- **WORK TO BE COMPLETED**: Every line in the data below has to be repeated exactly; no picture belongs in the result.

- **Entries taken from a collection**:
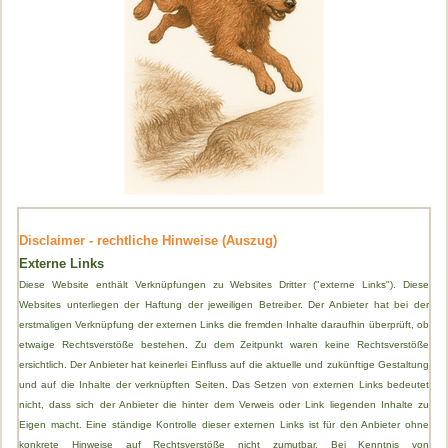
Disclaimer - rechtliche Hinweise (Auszug)
Externe Links
Diese Website enthält Verknüpfungen zu Websites Dritter ("externe Links"). Diese
Websites unterliegen der Haftung der jeweiligen Betreiber. Der Anbieter hat bei der
erstmaligen Verknüpfung der externen Links die fremden Inhalte daraufhin überprüft, ob
etwaige Rechtsverstöße bestehen. Zu dem Zeitpunkt waren keine Rechtsverstöße
ersichtlich. Der Anbieter hat keinerlei Einfluss auf die aktuelle und zukünftige Gestaltung
und auf die Inhalte der verknüpften Seiten. Das Setzen von externen Links bedeutet
nicht, dass sich der Anbieter die hinter dem Verweis oder Link liegenden Inhalte zu
Eigen macht. Eine ständige Kontrolle dieser externen Links ist für den Anbieter ohne
konkrete Hinweise auf Rechtsverstöße nicht zumutbar. Bei Kenntnis von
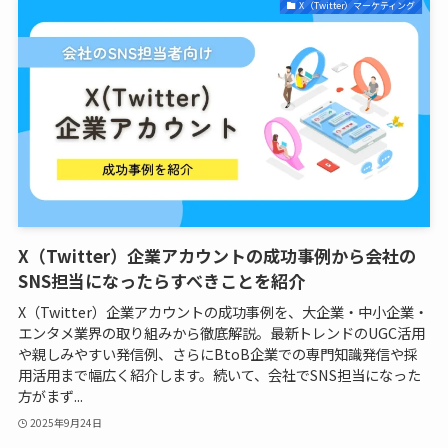
X（Twitter）マーケティング
X（Twitter）企業アカウントの成功事例から会社の
SNS担当になったらすべきことを紹介
X（Twitter）企業アカウントの成功事例を、大企業・中小企業・
エンタメ業界の取り組みから徹底解説。最新トレンドのUGC活用
や親しみやすい発信例、さらにBtoB企業での専門知識発信や採
用活用まで幅広く紹介します。続いて、会社でSNS担当になった
方がまず...
2025年9月24日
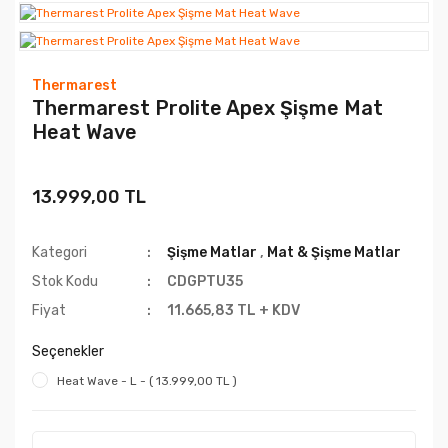
Thermarest
Thermarest Prolite Apex Şişme Mat
Heat Wave
13.999,00 TL
Kategori
Şişme Matlar
,
Mat & Şişme Matlar
Stok Kodu
CDGPTU35
Fiyat
11.665,83 TL + KDV
Seçenekler
Heat Wave - L - ( 13.999,00 TL )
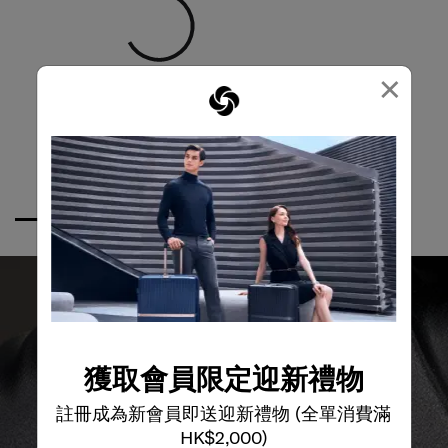
×
獲取會員限定迎新禮物
註冊成為新會員即送迎新禮物 (全單消費滿
全球保修
HK$2,000)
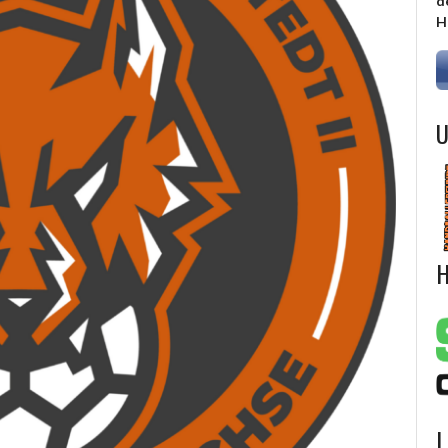
d
H
U
H
L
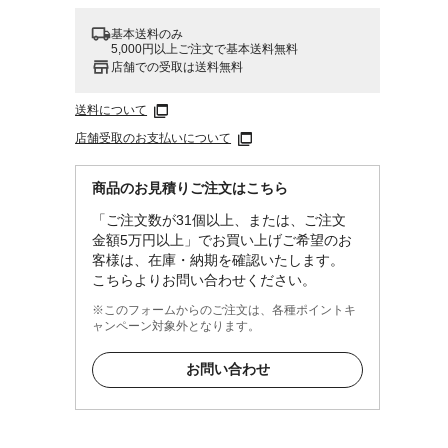
基本送料のみ
5,000円以上ご注文で基本送料無料
店舗での受取は送料無料
送料について
店舗受取のお支払いについて
商品のお見積りご注文はこちら
「ご注文数が31個以上、または、ご注文
金額5万円以上」でお買い上げご希望のお
客様は、在庫・納期を確認いたします。
こちらよりお問い合わせください。
※このフォームからのご注文は、各種ポイントキ
ャンペーン対象外となります。
お問い合わせ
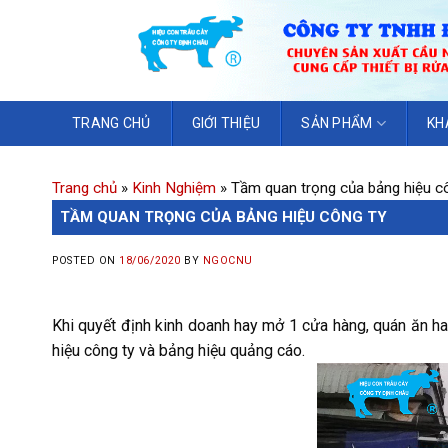
TRANG CHỦ
GIỚI THIỆU
SẢN PHẨM
KH
Trang chủ
»
Kinh Nghiệm
»
Tầm quan trọng của bảng hiệu c
TẦM QUAN TRỌNG CỦA BẢNG HIỆU CÔNG TY
POSTED ON
18/06/2020
BY
NGOCNU
Khi quyết định kinh doanh hay mở 1 cửa hàng, quán ăn hay
hiệu công ty và bảng hiệu quảng cáo.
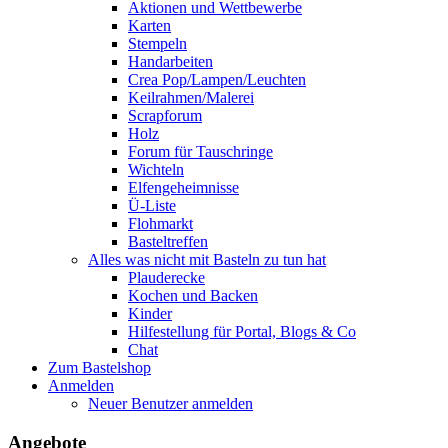
Aktionen und Wettbewerbe
Karten
Stempeln
Handarbeiten
Crea Pop/Lampen/Leuchten
Keilrahmen/Malerei
Scrapforum
Holz
Forum für Tauschringe
Wichteln
Elfengeheimnisse
Ü-Liste
Flohmarkt
Basteltreffen
Alles was nicht mit Basteln zu tun hat
Plauderecke
Kochen und Backen
Kinder
Hilfestellung für Portal, Blogs & Co
Chat
Zum Bastelshop
Anmelden
Neuer Benutzer anmelden
Angebote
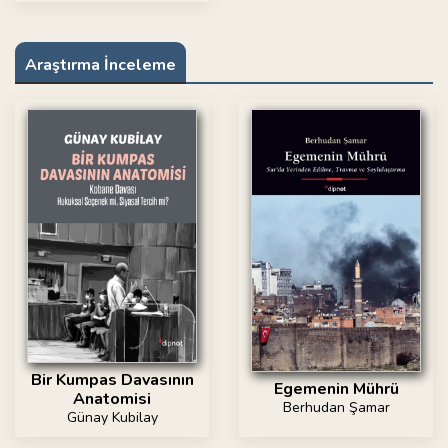
Araştırma İnceleme
Bir Kumpas Davasının
Egemenin Mührü
Anatomisi
Berhudan Şamar
Günay Kubilay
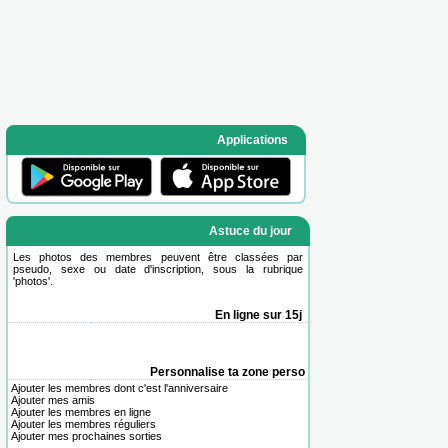
Applications
Astuce du jour
Les photos des membres peuvent être classées par
pseudo, sexe ou date d'inscription, sous la rubrique
'
photos
'.
En ligne sur 15j
Personnalise ta zone perso
Ajouter les membres dont c'est l'anniversaire
Ajouter mes amis
Ajouter les membres en ligne
Ajouter les membres réguliers
Ajouter mes prochaines sorties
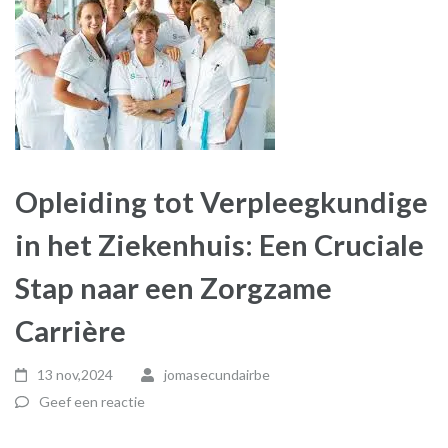
Opleiding tot Verpleegkundige
in het Ziekenhuis: Een Cruciale
Stap naar een Zorgzame
Carrière
13 nov,2024
jomasecundairbe
Geef een reactie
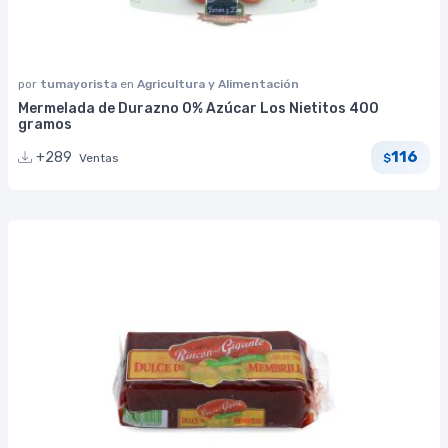
por
tumayorista
en
Agricultura y Alimentación
Mermelada de Durazno 0% Azúcar Los Nietitos 400
gramos
116
+289
Ventas
$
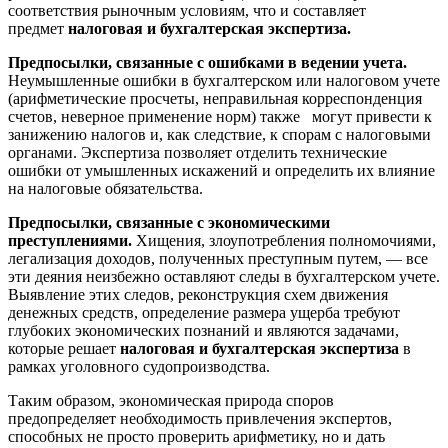
соответствия рыночным условиям, что и составляет
предмет
налоговая и бухгалтерская экспертиза.
Предпосылки, связанные с ошибками в ведении учета.
Неумышленные ошибки в бухгалтерском или налоговом учете
(арифметические просчеты, неправильная корреспонденция
счетов, неверное применение норм) также могут привести к
занижению налогов и, как следствие, к спорам с налоговыми
органами. Экспертиза позволяет отделить технические
ошибки от умышленных искажений и определить их влияние
на налоговые обязательства.
Предпосылки, связанные с экономическими
преступлениями.
Хищения, злоупотребления полномочиями,
легализация доходов, полученных преступным путем, — все
эти деяния неизбежно оставляют следы в бухгалтерском учете.
Выявление этих следов, реконструкция схем движения
денежных средств, определение размера ущерба требуют
глубоких экономических познаний и являются задачами,
которые решает
налоговая и бухгалтерская экспертиза
в
рамках уголовного судопроизводства.
Таким образом, экономическая природа споров
предопределяет необходимость привлечения экспертов,
способных не просто проверить арифметику, но и дать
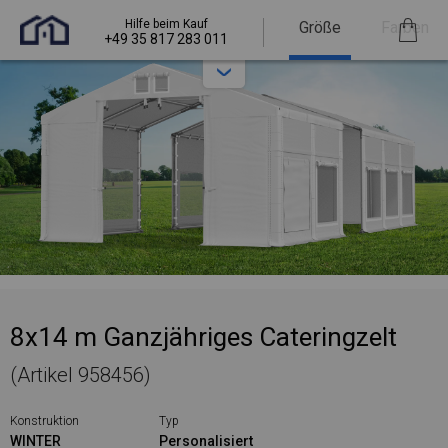
Hilfe beim Kauf
Größe
Farben
+49 35 817 283 011
8x14 m Ganzjähriges Cateringzelt
(Artikel 958456)
Konstruktion
Typ
WINTER
Personalisiert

- **RESPONSE TO THIS EXERCISE**:
Disclaimer - rechtliche Hinweise (Auszug)
Externe Links
Diese Website enthält Verknüpfungen zu Websites Dritter ("externe Links"). Diese
Websites unterliegen der Haftung der jeweiligen Betreiber. Der Anbieter hat bei der
erstmaligen Verknüpfung der externen Links die fremden Inhalte daraufhin überprüft, ob
etwaige Rechtsverstöße bestehen. Zu dem Zeitpunkt waren keine Rechtsverstöße
ersichtlich. Der Anbieter hat keinerlei Einfluss auf die aktuelle und zukünftige Gestaltung
und auf die Inhalte der verknüpften Seiten. Das Setzen von externen Links bedeutet
nicht, dass sich der Anbieter die hinter dem Verweis oder Link liegenden Inhalte zu
Eigen macht. Eine ständige Kontrolle dieser externen Links ist für den Anbieter ohne
konkrete Hinweise auf Rechtsverstöße nicht zumutbar. Bei Kenntnis von
X（Twitter）マーケティング
X（Twitter）企業アカウントの成功事例から会社の
SNS担当になったらすべきことを紹介
X（Twitter）企業アカウントの成功事例を、大企業・中小企業・
エンタメ業界の取り組みから徹底解説。最新トレンドのUGC活用
や親しみやすい発信例、さらにBtoB企業での専門知識発信や採
用活用まで幅広く紹介します。続いて、会社でSNS担当になった
方がまず...
2025年9月24日
Thermarest
Thermarest Prolite Apex Şişme Mat
Heat Wave
13.999,00 TL
Kategori
Şişme Matlar
,
Mat & Şişme Matlar
Stok Kodu
CDGPTU35
Fiyat
11.665,83 TL + KDV
Seçenekler
Heat Wave - L - ( 13.999,00 TL )
×
獲取會員限定迎新禮物
註冊成為新會員即送迎新禮物 (全單消費滿
全球保修
HK$2,000)
d
H
U
H
L
基本送料のみ
5,000円以上ご注文で基本送料無料
店舗での受取は送料無料
送料について
店舗受取のお支払いについて
商品のお見積りご注文はこちら
「ご注文数が31個以上、または、ご注文
金額5万円以上」でお買い上げご希望のお
客様は、在庫・納期を確認いたします。
こちらよりお問い合わせください。
※このフォームからのご注文は、各種ポイントキ
ャンペーン対象外となります。
お問い合わせ
TRANG CHỦ
GIỚI THIỆU
SẢN PHẨM
KH
Trang chủ
»
Kinh Nghiệm
»
Tầm quan trọng của bảng hiệu c
TẦM QUAN TRỌNG CỦA BẢNG HIỆU CÔNG TY
POSTED ON
18/06/2020
BY
NGOCNU
Khi quyết định kinh doanh hay mở 1 cửa hàng, quán ăn hay
hiệu công ty và bảng hiệu quảng cáo.
Aktionen und Wettbewerbe
Karten
Stempeln
Handarbeiten
Crea Pop/Lampen/Leuchten
Keilrahmen/Malerei
Scrapforum
Holz
Forum für Tauschringe
Wichteln
Elfengeheimnisse
Ü-Liste
Flohmarkt
Basteltreffen
Alles was nicht mit Basteln zu tun hat
Plauderecke
Kochen und Backen
Kinder
Hilfestellung für Portal, Blogs & Co
Chat
Zum Bastelshop
Anmelden
Neuer Benutzer anmelden
Angebote
Araştırma İnceleme
Bir Kumpas Davasının
Egemenin Mührü
Anatomisi
Berhudan Şamar
Günay Kubilay
Applications
Astuce du jour
Les photos des membres peuvent être classées par
pseudo, sexe ou date d'inscription, sous la rubrique
'
photos
'.
En ligne sur 15j
Personnalise ta zone perso
Ajouter les membres dont c'est l'anniversaire
Ajouter mes amis
Ajouter les membres en ligne
Ajouter les membres réguliers
Ajouter mes prochaines sorties
Opleiding tot Verpleegkundige
in het Ziekenhuis: Een Cruciale
Stap naar een Zorgzame
Carrière
13 nov,2024
jomasecundairbe
Geef een reactie
por
tumayorista
en
Agricultura y Alimentación
Mermelada de Durazno 0% Azúcar Los Nietitos 400
gramos
116
+289
Ventas
$
соответствия рыночным условиям, что и составляет
предмет
налоговая и бухгалтерская экспертиза.
Предпосылки, связанные с ошибками в ведении учета.
Неумышленные ошибки в бухгалтерском или налоговом учете
(арифметические просчеты, неправильная корреспонденция
счетов, неверное применение норм) также могут привести к
занижению налогов и, как следствие, к спорам с налоговыми
органами. Экспертиза позволяет отделить технические
ошибки от умышленных искажений и определить их влияние
на налоговые обязательства.
Предпосылки, связанные с экономическими
преступлениями.
Хищения, злоупотребления полномочиями,
легализация доходов, полученных преступным путем, — все
эти деяния неизбежно оставляют следы в бухгалтерском учете.
Выявление этих следов, реконструкция схем движения
денежных средств, определение размера ущерба требуют
глубоких экономических познаний и являются задачами,
которые решает
налоговая и бухгалтерская экспертиза
в
рамках уголовного судопроизводства.
Таким образом, экономическая природа споров
предопределяет необходимость привлечения экспертов,
способных не просто проверить арифметику, но и дать
Hilfe beim Kauf
Größe
Farben
+49 35 817 283 011
8x14 m Ganzjähriges Cateringzelt
(Artikel 958456)
Konstruktion
Typ
WINTER
Personalisiert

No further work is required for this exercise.